## What the exercise asks
Wherever a line below holds the word "select", copy that line.

## Given data

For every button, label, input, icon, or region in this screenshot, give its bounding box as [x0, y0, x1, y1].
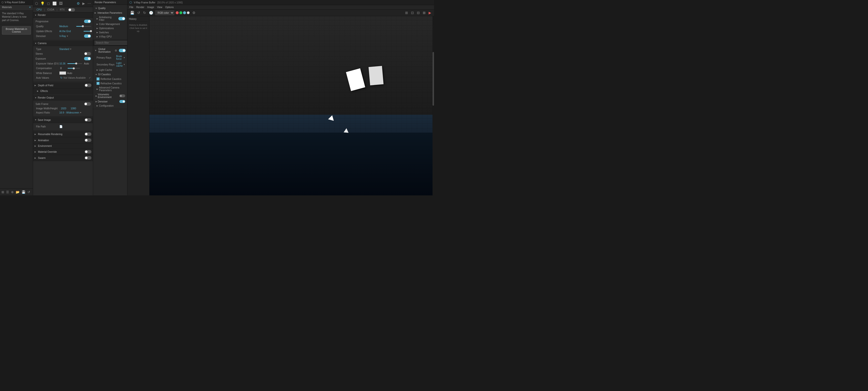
fb-render-icon[interactable]: ▶: [428, 10, 432, 15]
list-icon[interactable]: ☰: [6, 190, 9, 194]
environment-header[interactable]: ▶ Environment: [33, 143, 93, 149]
dof-section-header[interactable]: ▶ Depth of Field: [33, 82, 93, 89]
swarm-header[interactable]: ▶ Swarm: [33, 155, 93, 161]
light-icon[interactable]: 💡: [40, 1, 45, 6]
channel-select[interactable]: RGB color: [155, 10, 174, 15]
gi-caustics-header[interactable]: ▼ GI Caustics: [93, 72, 127, 77]
quality-config-header[interactable]: ▼ Quality: [93, 6, 127, 10]
swarm-toggle[interactable]: [85, 156, 91, 159]
browse-materials-button[interactable]: Browse Materials in Cosmos: [2, 26, 31, 35]
blue-circle[interactable]: [183, 11, 186, 14]
fb-history-icon[interactable]: 🕐: [148, 10, 154, 15]
ev-slider[interactable]: [67, 63, 82, 64]
white-balance-swatch[interactable]: [59, 71, 66, 75]
fb-menu-render[interactable]: Render: [136, 6, 144, 8]
grid-icon[interactable]: ⊞: [1, 190, 4, 194]
layers-icon[interactable]: ⬜: [52, 1, 57, 6]
file-browse-icon[interactable]: 📄: [59, 125, 63, 128]
fb-menu-options[interactable]: Options: [165, 6, 174, 8]
search-input[interactable]: [95, 41, 127, 45]
more-icon[interactable]: ⋯: [87, 1, 91, 6]
render-icon[interactable]: ⬡: [35, 1, 38, 6]
denoiser-toggle[interactable]: [84, 34, 91, 38]
red-circle[interactable]: [176, 11, 179, 14]
update-effects-slider[interactable]: [84, 31, 91, 32]
fb-redo-icon[interactable]: ↻: [143, 10, 147, 15]
rtx-tab[interactable]: RTX: [58, 8, 67, 11]
render-section-header[interactable]: ▼ Render: [33, 12, 93, 18]
camera-section-header[interactable]: ▼ Camera: [33, 41, 93, 46]
white-balance-row: White Balance Auto: [33, 70, 93, 76]
cube-icon[interactable]: ◻: [46, 1, 51, 6]
animation-header[interactable]: ▶ Animation: [33, 137, 93, 143]
green-circle[interactable]: [179, 11, 182, 14]
render-output-header[interactable]: ▼ Render Output: [33, 95, 93, 100]
fb-compare-icon[interactable]: ⊟: [416, 10, 421, 15]
fb-save-icon[interactable]: 💾: [129, 10, 135, 15]
white-circle[interactable]: [187, 11, 190, 14]
materials-tab[interactable]: Materials ✕: [0, 5, 33, 10]
fb-menu-file[interactable]: File: [129, 6, 133, 8]
refresh-icon[interactable]: ↻: [60, 76, 62, 80]
material-override-toggle[interactable]: [85, 150, 91, 153]
viewport-scrollbar[interactable]: [433, 16, 434, 196]
stereo-toggle[interactable]: [84, 52, 91, 55]
fb-menubar: File Render Image View Options: [127, 5, 434, 9]
exposure-toggle[interactable]: [84, 57, 91, 60]
fb-fit-icon[interactable]: ⊡: [410, 10, 415, 15]
folder-open-icon[interactable]: 📂: [16, 190, 20, 194]
history-message[interactable]: History is disabled. Click here to set i…: [129, 24, 148, 33]
primary-rays-value[interactable]: Brute force: [116, 55, 123, 60]
save-image-header[interactable]: ▼ Save Image: [33, 117, 93, 123]
undo-icon[interactable]: ↺: [27, 190, 30, 194]
fb-settings2-icon[interactable]: ⚙: [192, 10, 196, 15]
gi-toggle[interactable]: [119, 49, 126, 52]
refractive-checkbox[interactable]: ✓: [97, 82, 99, 85]
fb-zoom-icon[interactable]: ⊞: [404, 10, 409, 15]
antialiasing-toggle[interactable]: [118, 17, 125, 20]
rtx-toggle[interactable]: [68, 8, 75, 11]
fb-channels-icon[interactable]: ⊠: [422, 10, 426, 15]
gi-settings-icon[interactable]: ⚙: [115, 49, 117, 52]
vol-toggle[interactable]: [119, 94, 125, 97]
close-tab-icon[interactable]: ✕: [29, 6, 31, 8]
fb-undo-icon[interactable]: ↺: [136, 10, 141, 15]
safe-frame-toggle[interactable]: [84, 102, 91, 106]
light-cache-label: Light Cache: [99, 69, 125, 71]
compensation-slider[interactable]: [68, 68, 80, 69]
add-icon[interactable]: ⊕: [11, 190, 14, 194]
reflective-checkbox[interactable]: ✓: [97, 78, 99, 81]
fb-logo-icon: ⬡: [129, 1, 132, 4]
aspect-value[interactable]: 16:9 - Widescreen ▼: [59, 111, 91, 114]
cuda-tab[interactable]: CUDA: [45, 8, 56, 11]
compensation-input[interactable]: [59, 67, 67, 70]
fb-menu-view[interactable]: View: [157, 6, 162, 8]
save-icon[interactable]: 💾: [22, 190, 26, 194]
denoiser-config-toggle[interactable]: [119, 100, 125, 103]
play-icon[interactable]: ▶: [82, 1, 86, 6]
wb-auto-label[interactable]: Auto: [67, 72, 91, 74]
effects-section-header[interactable]: ▶ Effects: [33, 89, 93, 94]
fb-menu-image[interactable]: Image: [147, 6, 154, 8]
resumable-header[interactable]: ▶ Resumable Rendering: [33, 131, 93, 137]
dof-toggle[interactable]: [85, 84, 91, 87]
interactive-params-header[interactable]: ▶ Interactive Parameters: [93, 10, 127, 15]
save-image-toggle[interactable]: [85, 118, 91, 122]
denoiser-value[interactable]: V-Ray ▼: [59, 35, 83, 37]
image-icon[interactable]: 🖼: [59, 1, 63, 6]
progressive-toggle[interactable]: [84, 20, 91, 23]
material-override-header[interactable]: ▶ Material Override: [33, 149, 93, 155]
quality-slider[interactable]: [76, 26, 91, 27]
gi-header[interactable]: ▼ Global Illumination ⚙: [93, 47, 127, 54]
scrollbar-thumb[interactable]: [433, 52, 434, 106]
settings-icon[interactable]: ⚙: [76, 1, 81, 6]
quality-row: Quality Medium: [33, 24, 93, 29]
auto-label[interactable]: Auto: [84, 62, 91, 65]
camera-type-value[interactable]: Standard ▼: [59, 48, 91, 51]
cpu-tab[interactable]: CPU: [35, 8, 43, 11]
resumable-toggle[interactable]: [85, 132, 91, 136]
secondary-rays-value[interactable]: Light cache: [116, 62, 123, 67]
animation-toggle[interactable]: [85, 139, 91, 142]
save-image-arrow: ▼: [35, 119, 37, 121]
gi-caustics-label: GI Caustics: [98, 73, 111, 76]
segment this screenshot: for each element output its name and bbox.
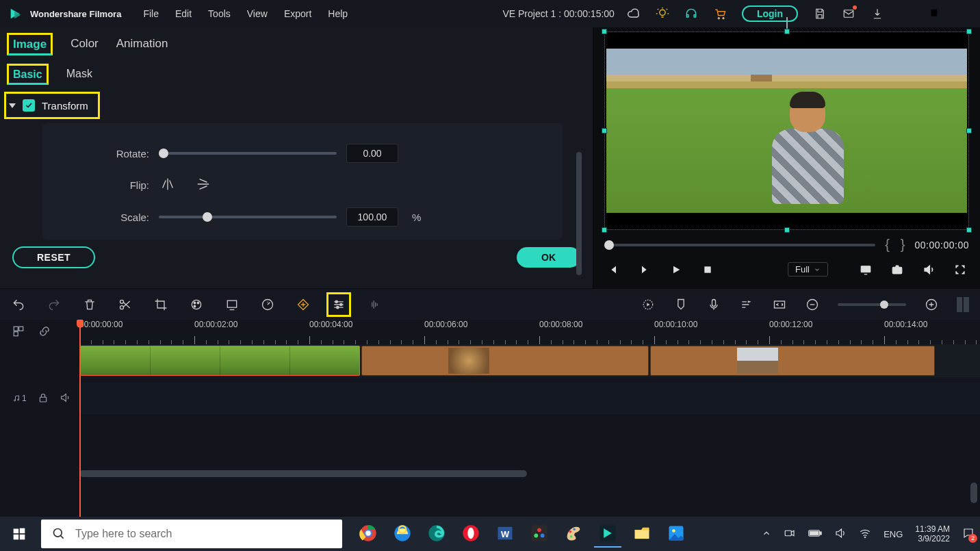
tab-color[interactable]: Color [70,37,99,51]
fit-width-icon[interactable] [772,297,787,312]
menu-edit[interactable]: Edit [175,8,192,19]
lightbulb-icon[interactable] [656,7,669,21]
quality-select[interactable]: Full [788,262,828,277]
resize-handle[interactable] [966,128,972,133]
taskbar-app-ie[interactable] [389,520,416,548]
menu-export[interactable]: Export [284,8,311,19]
color-icon[interactable] [189,297,204,312]
tray-wifi-icon[interactable] [859,527,871,541]
zoom-in-icon[interactable] [924,297,939,312]
subtab-basic[interactable]: Basic [7,64,49,85]
snapshot-icon[interactable] [891,264,903,276]
tray-language[interactable]: ENG [884,529,903,539]
audio-adjust-icon[interactable] [367,297,382,312]
taskbar-app-word[interactable]: W [491,520,519,548]
preview-seekbar[interactable] [604,244,875,246]
marker-icon[interactable] [673,297,688,312]
save-icon[interactable] [813,7,827,21]
taskbar-app-opera[interactable] [457,520,485,548]
scale-slider[interactable] [159,216,337,218]
split-icon[interactable] [118,297,133,312]
taskbar-app-explorer[interactable] [628,520,656,548]
play-icon[interactable] [670,264,682,276]
step-back-icon[interactable] [607,264,619,276]
taskbar-search[interactable]: Type here to search [41,520,342,548]
tab-image[interactable]: Image [7,33,53,55]
stop-icon[interactable] [701,264,714,276]
resize-handle[interactable] [966,227,972,233]
preview-canvas[interactable] [604,31,969,230]
window-close-icon[interactable] [958,8,970,20]
tray-battery-icon[interactable] [808,528,822,540]
volume-icon[interactable] [923,264,935,276]
playhead[interactable] [79,320,81,517]
scale-value[interactable]: 100.00 [346,207,398,227]
menu-tools[interactable]: Tools [208,8,231,19]
menu-file[interactable]: File [143,8,159,19]
taskbar-app-photos[interactable] [662,520,690,548]
timeline-hscroll[interactable] [79,469,975,478]
track-size-icons[interactable] [957,297,969,312]
taskbar-app-paint[interactable] [560,520,587,548]
timeline-ruler[interactable]: 00:00:00:0000:00:02:0000:00:04:0000:00:0… [79,320,980,344]
inspector-scrollbar[interactable] [576,152,582,275]
start-button[interactable] [5,520,33,548]
tray-meet-now-icon[interactable] [784,527,796,541]
resize-handle[interactable] [966,29,972,34]
mark-out-icon[interactable]: } [901,237,905,253]
flip-vertical-icon[interactable] [196,177,211,194]
resize-handle[interactable] [784,29,790,34]
download-icon[interactable] [871,7,884,21]
reset-button[interactable]: RESET [12,246,95,268]
timeline-vscroll[interactable] [970,483,977,503]
resize-handle[interactable] [602,29,607,34]
headset-icon[interactable] [684,7,698,21]
menu-view[interactable]: View [247,8,268,19]
taskbar-app-resolve[interactable] [526,520,553,548]
tray-chevron-up-icon[interactable] [762,528,771,540]
clip-3[interactable] [650,346,935,376]
rotate-value[interactable]: 0.00 [346,144,398,163]
message-icon[interactable] [842,7,855,21]
rotate-slider[interactable] [159,152,337,155]
tray-notifications-icon[interactable]: 2 [962,527,975,541]
crop-icon[interactable] [153,297,168,312]
redo-icon[interactable] [47,297,62,312]
green-screen-icon[interactable] [224,297,240,312]
voiceover-icon[interactable] [706,297,721,312]
cloud-icon[interactable] [627,7,641,21]
delete-icon[interactable] [82,297,97,312]
cart-icon[interactable] [713,7,727,21]
mark-in-icon[interactable]: { [885,237,890,253]
clip-2[interactable] [361,346,649,376]
link-icon[interactable] [38,325,51,339]
zoom-slider[interactable] [838,303,906,306]
step-forward-icon[interactable] [639,264,651,276]
subtab-mask[interactable]: Mask [66,68,92,80]
render-preview-icon[interactable] [641,297,656,312]
login-button[interactable]: Login [742,5,798,22]
menu-help[interactable]: Help [328,8,348,19]
accordion-transform-header[interactable]: Transform [4,92,100,119]
window-restore-icon[interactable] [928,8,940,20]
taskbar-app-edge[interactable] [423,520,450,548]
resize-handle[interactable] [784,227,790,233]
zoom-out-icon[interactable] [805,297,820,312]
resize-handle[interactable] [602,128,607,133]
ok-button[interactable]: OK [517,247,580,268]
undo-icon[interactable] [11,297,26,312]
tray-volume-icon[interactable] [834,527,847,541]
keyframe-icon[interactable] [296,297,311,312]
taskbar-app-chrome[interactable] [354,520,382,548]
mute-icon[interactable] [60,392,70,405]
resize-handle[interactable] [602,227,607,233]
taskbar-app-filmora[interactable] [594,520,621,548]
tray-clock[interactable]: 11:39 AM 3/9/2022 [915,524,950,543]
clip-1[interactable] [79,346,360,376]
speed-icon[interactable] [260,297,275,312]
window-minimize-icon[interactable] [898,8,910,20]
transform-checkbox[interactable] [23,99,35,112]
adjust-icon[interactable] [331,297,346,312]
fullscreen-icon[interactable] [954,264,966,276]
lock-icon[interactable] [38,392,49,405]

## Completed task
channel-select[interactable]: RGB color: [155, 10, 174, 15]
quality-select[interactable]: Full [788,262,828,277]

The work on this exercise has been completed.